Despite Jagger saying: "It's not aimed personally at President Bush. It wouldn't be called 'Sweet Neo Con' if it was," Stones fans were not convinced, especially as Jagger had previously said of the tune: "It is direct. Keith said: 'It is not really metaphorical. I think he's a bit worried because he lives in the US. But I don't."
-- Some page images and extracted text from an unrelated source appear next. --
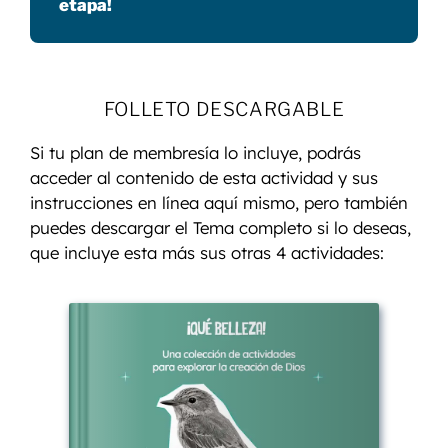
etapa!
FOLLETO DESCARGABLE
Si tu plan de membresía lo incluye, podrás
acceder al contenido de esta actividad y sus
instrucciones en línea aquí mismo, pero también
puedes descargar el Tema completo si lo deseas,
que incluye esta más sus otras 4 actividades:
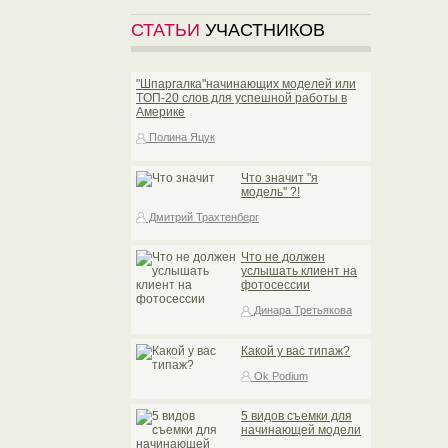
СТАТЬИ
УЧАСТНИКОВ
"Шпаргалка"начинающих моделей или
TOП-20 слов для успешной работы в
Америке
Полина Яцук
Что значит "я
модель" ?!
Дмитрий Трахтенберг
Что не должен
услышать клиент на
фотосессии
Динара Третьякова
Какой у вас типаж?
Ok Podium
5 видов съемки для
начинающей модели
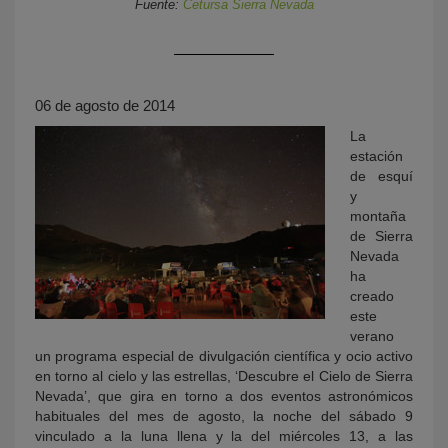
Fuente:
Cetursa Sierra Nevada
06 de agosto de 2014
La
estación
de esquí
y
KY
montaña
de Sierra
Nevada
ha
creado
este
verano
un programa especial de divulgación científica y ocio activo
en torno al cielo y las estrellas, ‘Descubre el Cielo de Sierra
Nevada’, que gira en torno a dos eventos astronómicos
habituales del mes de agosto, la noche del sábado 9
vinculado a la luna llena y la del miércoles 13, a las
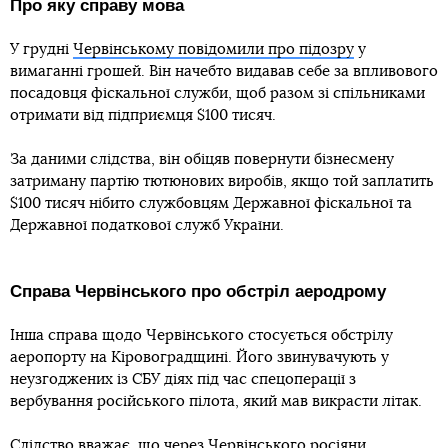
Про яку справу мова
У грудні
Червінському повідомили про підозру
у
вимаганні грошей. Він начебто видавав себе за впливового
посадовця фіскальної служби, щоб разом зі спільниками
отримати від підприємця $100 тисяч.
За даними слідства, він обіцяв повернути бізнесмену
затриману партію тютюнових виробів, якщо той заплатить
$100 тисяч нібито службовцям Державної фіскальної та
Державної податкової служб України.
Справа Червінського про обстріл аеродрому
Інша справа щодо Червінського стосується обстрілу
аеропорту на Кіровоградщині. Його звинувачують у
неузгоджених із СБУ діях під час спецоперації з
вербування російського пілота, який мав викрасти літак.
Слідство вважає, що через Червінського росіяни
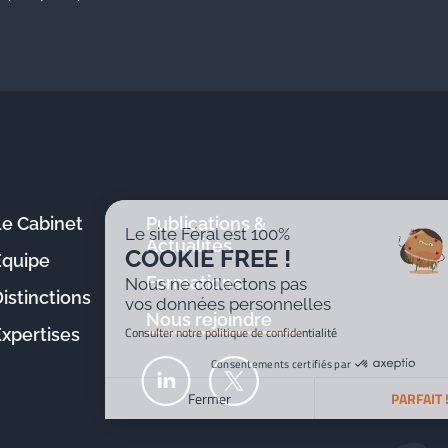
Le Cabinet
Publications &
Le site Féral est 100%
Actualités
COOKIE FREE !
Équipe
Formations
Nous ne collectons pas
istinctions
vos données personnelles
Nous rejoindre
Consulter notre politique de confidentialité
Expertises
Consentements certifiés par
Fermer
PARFAIT !
Plateforme de Gestion du Consentement : Personnalisez v
Axeptio consent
In 2004, rap artist Eminem urged fans to vote against George Bush in the US election by issuing a music video specifically to criticise the Iraq war. The lyrics for "Mosh": "Let the President answer on high anarchy, strap him with an AK-47, let him go fight his own war," accompanied a video depicting a US soldier arriving home from Baghdad, to be told he must return.
* DIXIE CHICKS
"Not Ready to Make Nice", to be released in the US in May, is an attack on people who sent the Texan band death threats after they criticised Mr Bush. Singer Nathalie Maines, performing in London on the eve of the Iraq war, said: "Just so you know, we're ashamed the President of the United States is from Texas." Many US radio stations dropped the band and their CDs were smashed.
* GEORGE MICHAEL
In 2002, he released the single "Shoot the Dog", which featured a cartoon video of Tony Blair and Mr Bush's poodle on the White House lawn. The backlash was so forceful - the New York Post called him a "past-his-prime pop pervert" - that Michael feared he would not be able to return to the US.